Tuesday, July 15, 2014

Republicans Plan to Serve Mexican on Election Night, The Cuisine Not the People

Here's an simple exercise for you.  Take a pad of paper and write the following words down the left side of the paper: White and Non-White. Have a friend drive you around town for five minutes, or sit on a busy street corner, and tally up the number of people that fall into these two categories (Please send results to ME!). I sat on the corner of Ben White and S. 1st Street for five minutes and counted 38-"Whites" and 117-"Non-Whites." Your results may be a little different than mine depending on where you live, but here in South Austin where I live my results favored, "Non-Whites". Now this is a very unscientific survey, but it opened my eyes to the diversity of cultures that reside in my district, or at least pass through.  I understand that "Non-White" is a broad category, and it lumps a large number of minority groups into one bucket. But that is my point. When all the minority groups are grouped together they can easily become a majority, thusly making the "White" category a minority to "Non-Whites." The only way that the "White" category can regain it's status of majority is to break the "Non-White" category up, and whittle the numbers down into more specific ethnic groups: Asian, Hispanic, African-American, Native American, Middle Eastern, etc..

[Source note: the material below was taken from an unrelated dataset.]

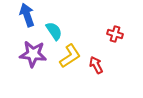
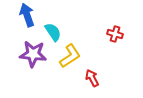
cyan semicircle: moved 1 px left, 1 px down
red arrow: moved 4 px left, 13 px down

In the Statesman article, "Feds: Texas voting maps deliberately discriminated" by Will Weissert writes about the declaration by the U.S. Justice department that, "Texas lawmakers carefully crafted electoral maps marginalizing minority voters despite the state’s exploding Hispanic population in a deliberate effort to racially discriminate and protect conservative incumbents." This is nothing new.  Whites have historically be bad at playing fair with the voting rights of black and/or brown people in Texas, SEE: Juneteenth, SEE: Jim Crow Laws.  We live in a state that has been run by white men since the days of the Republic of Texas, and there is a "fear of loss" mentality going on with the remaining whites in power.  Gerrymandering(redrawing voting districts), is the only way to control an election outcome. We all know it is shady business. 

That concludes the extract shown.